= Beginning of Section =

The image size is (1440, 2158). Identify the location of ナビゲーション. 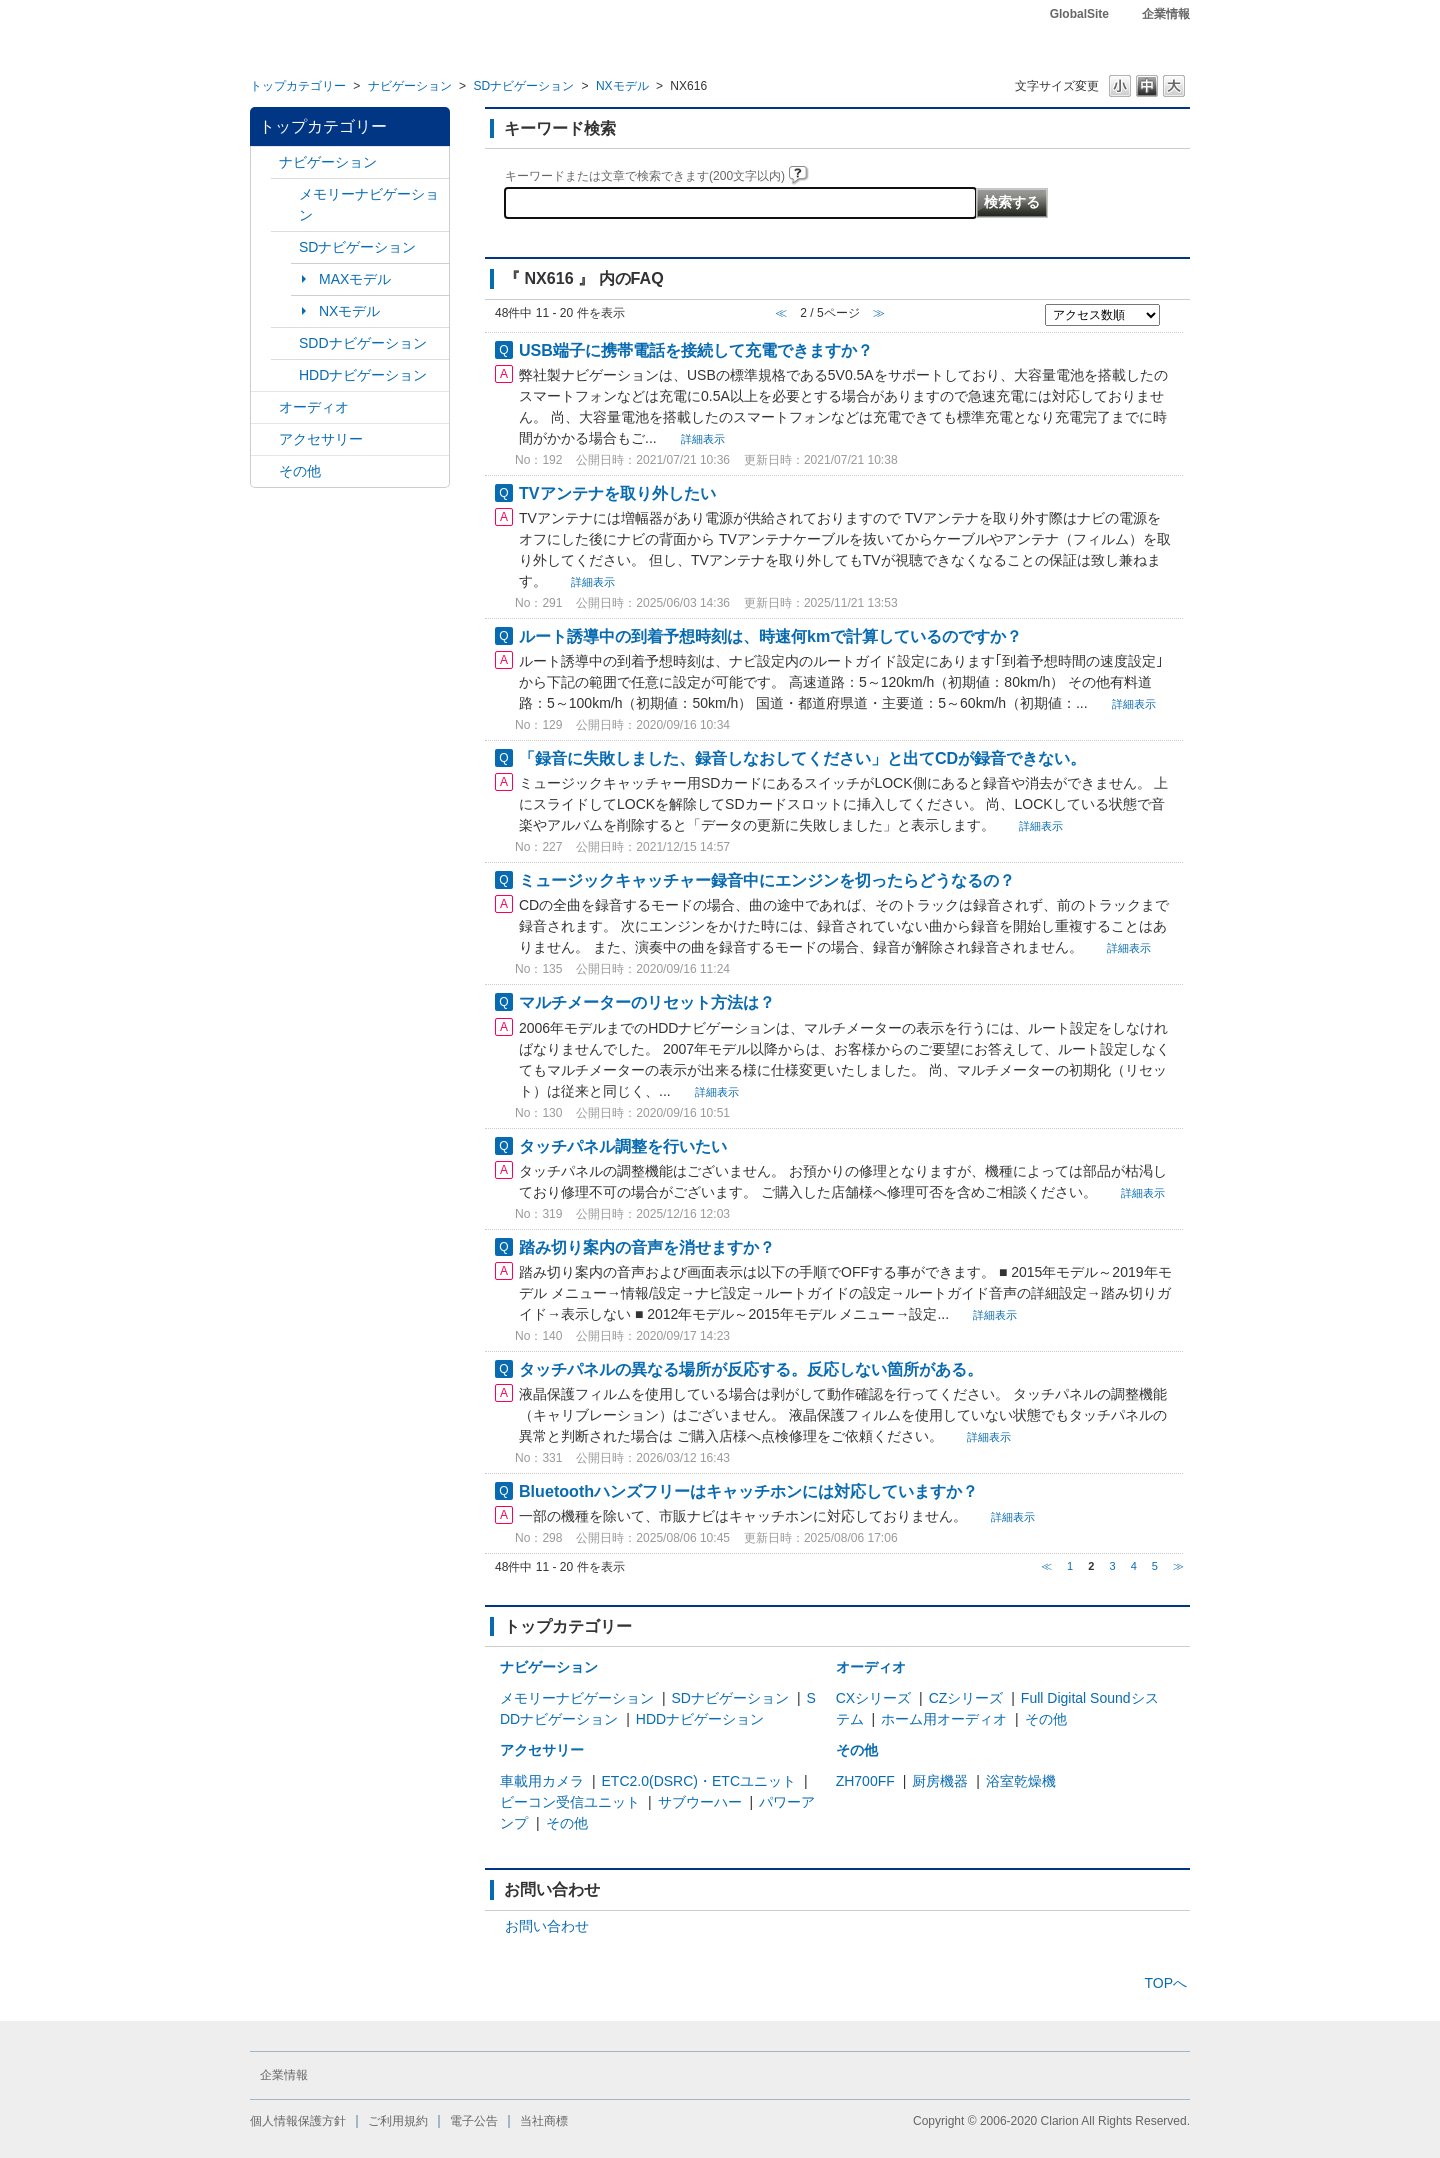
(410, 86).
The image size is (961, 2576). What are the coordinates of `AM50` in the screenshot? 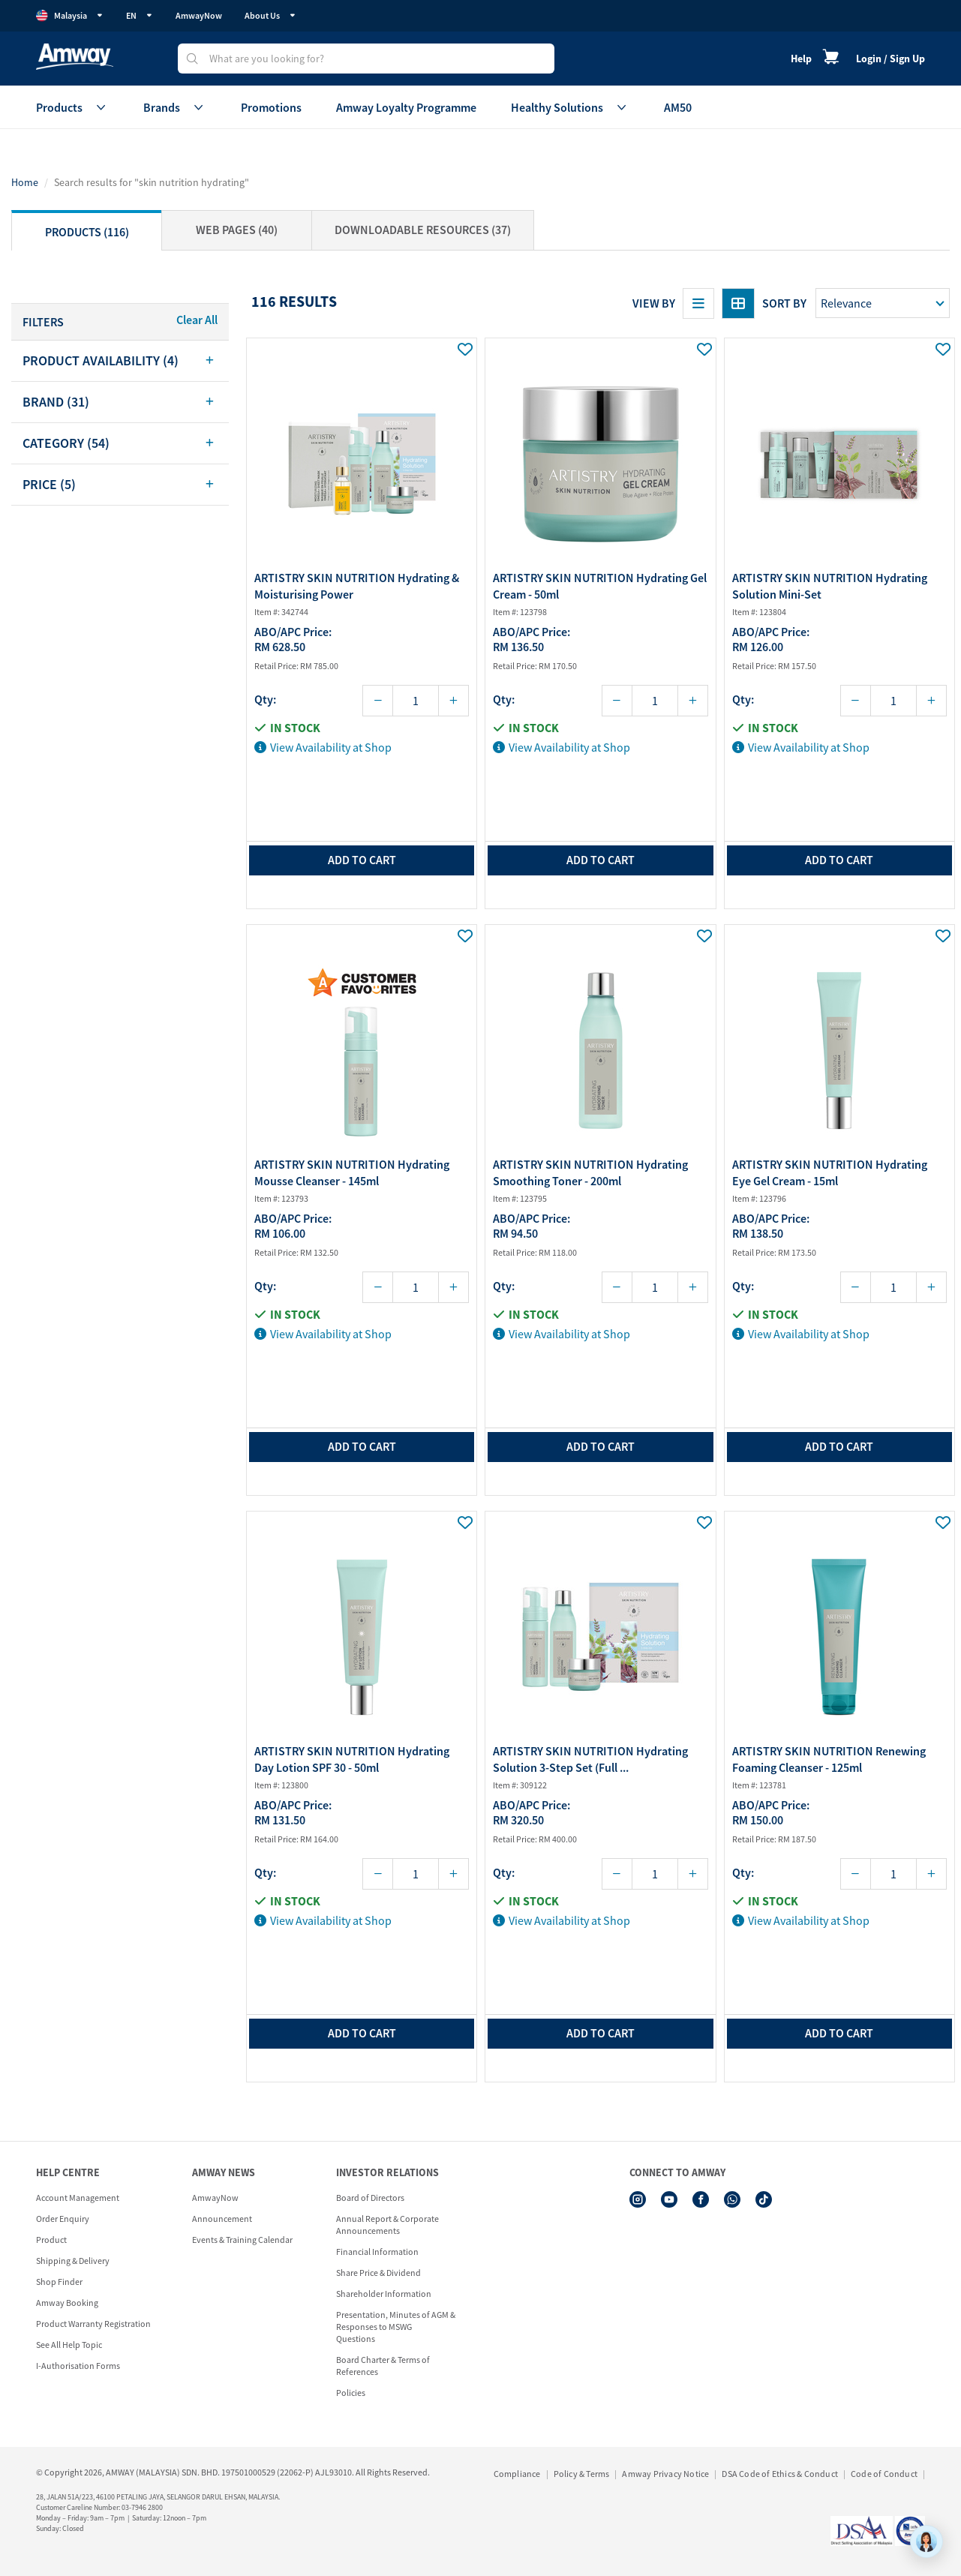 It's located at (678, 107).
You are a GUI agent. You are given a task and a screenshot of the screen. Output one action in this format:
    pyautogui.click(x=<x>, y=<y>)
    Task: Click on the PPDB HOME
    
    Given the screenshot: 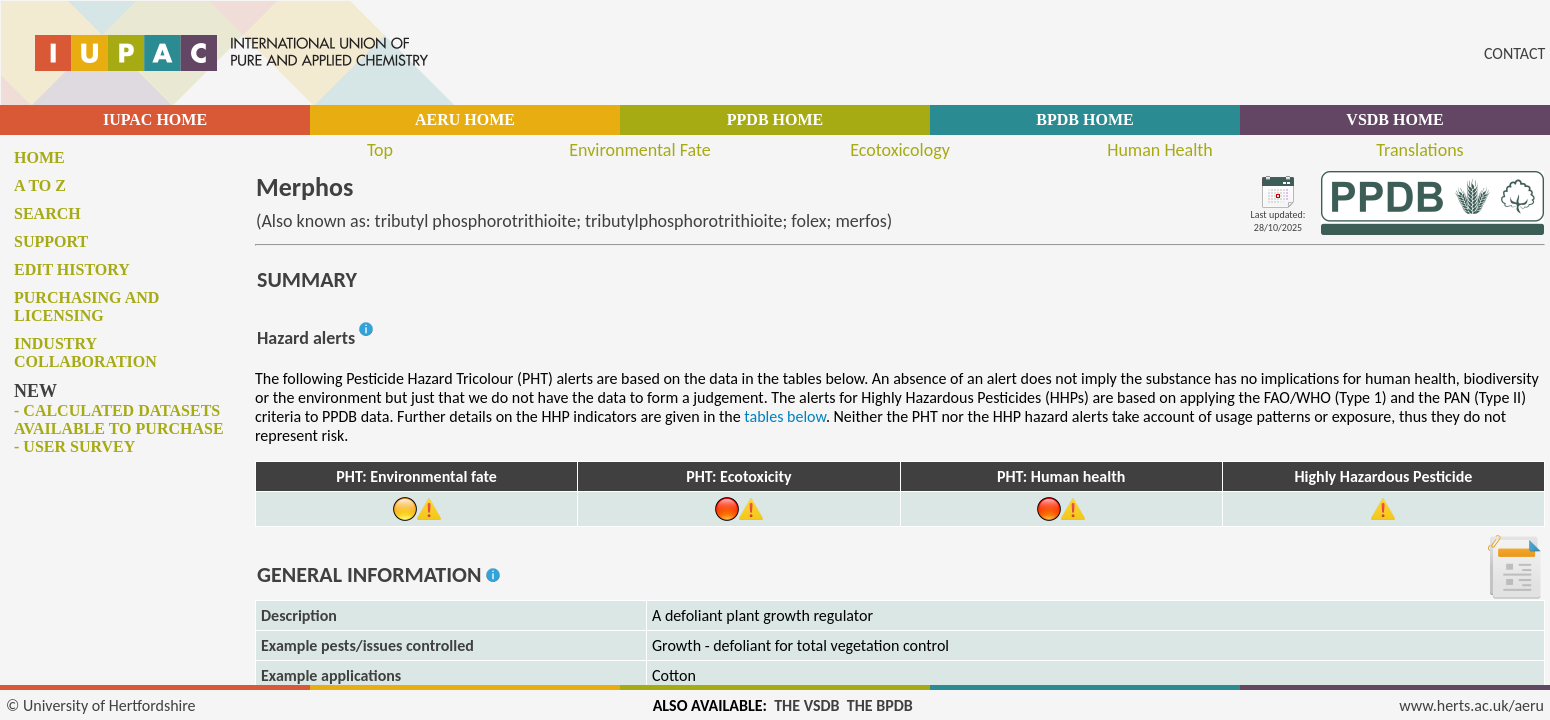 What is the action you would take?
    pyautogui.click(x=775, y=119)
    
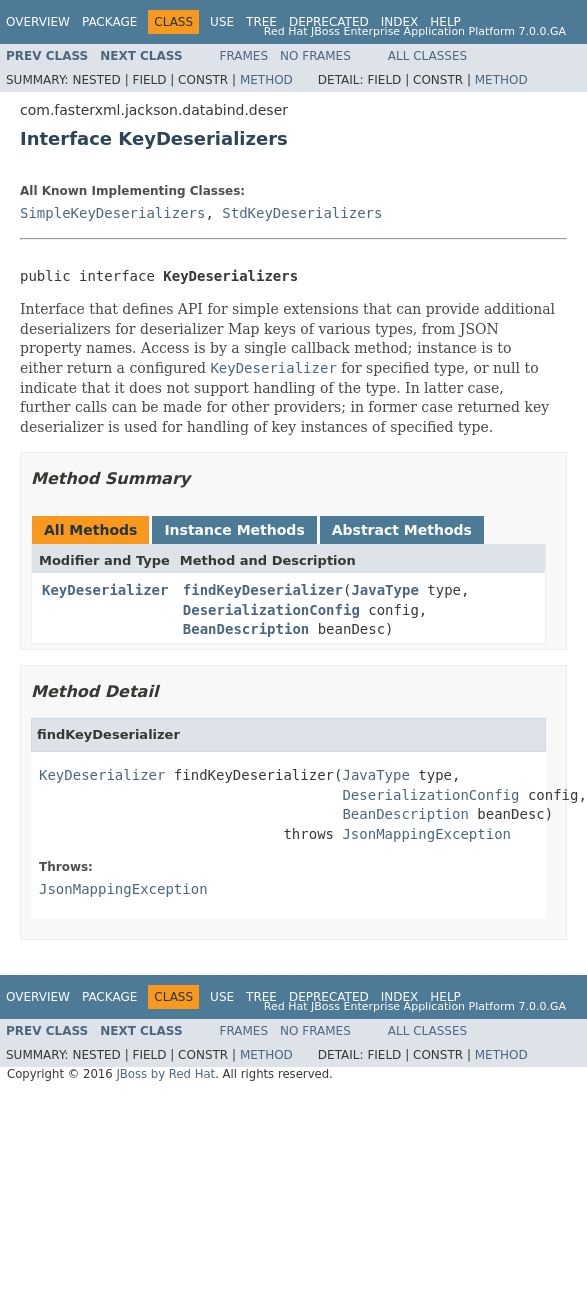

= End of Section =

■ Work instructions ■
Copy out only the lines above from the one with "You are a GUI" to the one with "Task: Click on the PPDB HOME", inclusive, exactly as they stand.

■ Solution ■
You are a GUI agent. You are given a task and a screenshot of the screen. Output one action in this format:
    pyautogui.click(x=<x>, y=<y>)
    Task: Click on the PPDB HOME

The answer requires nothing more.